Though most women are able to go about their daily routine during their period, the book Changing Bodies, Changing Lives reminds us that some women suffer from “headaches, backaches, skin problems, mood changes, depression, cramps, nausea, and water retention.” Simple aspirin compounds often relieve these symptoms. (Your doctor can determine if stronger medication is needed.) And if possible, you can avoid undue stress at that time by planning your activities around your cycle.

Nocturnal Emissions

Young boys also have a number of problems to deal with as their reproductive system matures. For example, your sexual organs begin manufacturing a fluid called semen. This contains millions of microscopic sperm, each of which is capable of fertilizing a female egg and producing a baby if released during sexual intercourse.

Since you are not married, sperm simply builds up. Some is gradually absorbed by your body. But from time to time, some will be released at night while you sleep. This is commonly called a wet dream. A better name for it, though, is nocturnal emission, since the emission often takes place on its own, with or without an accompanying erotic dream.

A boy’s first experience with a nocturnal emission may be unsettling. “I had my first wet dream when I was about twelve and a half,” recalled one teenager. “I didn’t know what was happening. . . . I woke up and the bed was kind of wet. I thought I had wet my bed or something.” Be assured, though, that such emissions are normal. Even the Bible makes mention of them. (Leviticus 15:16, 17) They are an indication that your reproductive system is functioning and that you are well on the way to manhood.

Admittedly, the thought of your mother discovering wet sheets may horrify you. But it is most unlikely that this would either shock or surprise her. It might help, though, to talk matters over with your father or another mature adult. This may relieve you of any lingering anxieties you may have. You may even be able to work out some way of maintaining your privacy in this matter.

Coping With Arousal

As the reproductive system matures, both boys and girls are often extremely sensitive to sexual arousal. When this happens to a boy, the male sex organ, or penis, becomes engorged with blood, causing it to become erect or stiff. “But,” reminds The New Teenage Body Book, “many erections happen for non-​sexual reasons​—and sometimes it seems, for no reason at all! Vibrations of a bus, tight clothing, exposure to cold, fear, and other stimuli can cause an erection.” Young girls may similarly find themselves aroused for no apparent reason.

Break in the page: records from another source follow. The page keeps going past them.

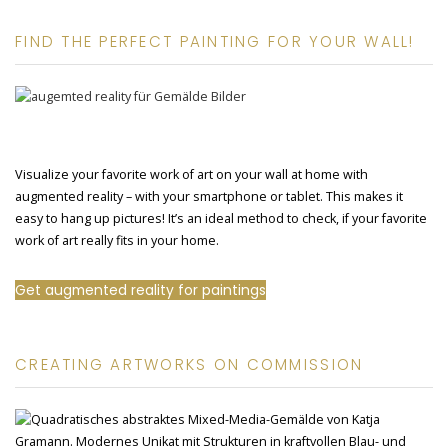
FIND THE PERFECT PAINTING FOR YOUR WALL!
Visualize your favorite work of art on your wall at home with
augmented reality – with your smartphone or tablet. This makes it
easy to hang up pictures! It’s an ideal method to check, if your favorite
work of art really fits in your home.
Get augmented reality for paintings
CREATING ARTWORKS ON COMMISSION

Unwanted sexual arousal can be upsetting, embarrassing. But it is a part of growing up and may happen frequently. Some youths manipulate or play with their organs so as to gain sexual relief. This is wrong and can, in the long run, create other problems.d It is better simply to relax and get your mind off the matter. The arousal will soon pass. As you get older and your hormone levels settle down, you will find that spontaneous arousal occurs less frequently.

Puberty doesn’t last forever. Perhaps one day you will even be able to laugh at some of the things distressing you now. In the meantime, take comfort in the fact that you are normal.

[Footnotes]

a In one study, 20 percent of the mothers polled had told their daughters nothing about menstruation. Another 10 percent gave only the barest minimum of information.

b It is true that the Mosaic Law declared a menstruating woman “unclean.” (Leviticus 15:19-33) But this was only in a ceremonial sense. Evidently, these laws served to teach respect for the sanctity of blood. (Leviticus 17:10-12) At the same time, the laws served to remind the Jewish nation that mankind is born in a sinful state and needs a redeemer.

c It may take months or years before the cycle establishes a pattern of regularity.

d See the articles on masturbation in the September 8, 1987, November 8, 1987, and March 8, 1988, issues of Awake!